On August 11th and 12th,
a rally was organized in Charlottesville, Virginia to protest the removal of a Confederate war memorial. Called "Unite the Right," the movement was met with counter-protests on both days. Many rally-goers were recorded displaying extremely racially vicious slogans and slurs. Some were identifiable members of either the KKK or neo-Nazi groups. Almost immediately after a state of emergency was declared by the city and the county, a car sped into the crowd of counter-protesters, killing one and injuring at least nineteen others. The driver attempted to flee the scene, but was quickly caught and the owner arrested. James Fields Jr, a citizen of Ohio, was charged with second degree murder. The events served well to highlight intense racial tensions that continue to flare in the United States as opposing factions continue to fight in a seemingly never-ending struggle to reconcile America's promise of freedom and liberty with a long history of denying that liberty to many of its own people.
Since these rallies and the failure of the President to respond and defuse the situation, tensions have worsened.
A rally in the city of Boston held August 19 (one chaotic week after Charlottesville) was met with fierce counter-protest from the locals. Many such rallies took place nationwide with similar results.

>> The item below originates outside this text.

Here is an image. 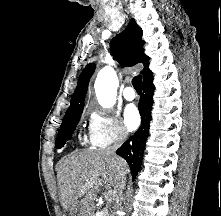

What all of this serves to highlight is that there is growing tension between the cause of freedom of speech and the cause of racial justice. One such tension can be seen in that the neo-Nazi groups rallying in Charlottesville had a permit to meet whereas the counter-protesters did not. However, I would argue that this point is secondary. It is far less significant that the counter-protesters did not have a permit than the fact that they were actively countering a force that is so fundamentally anti-American it cannot possibly be misconstrued as a democratic ideology.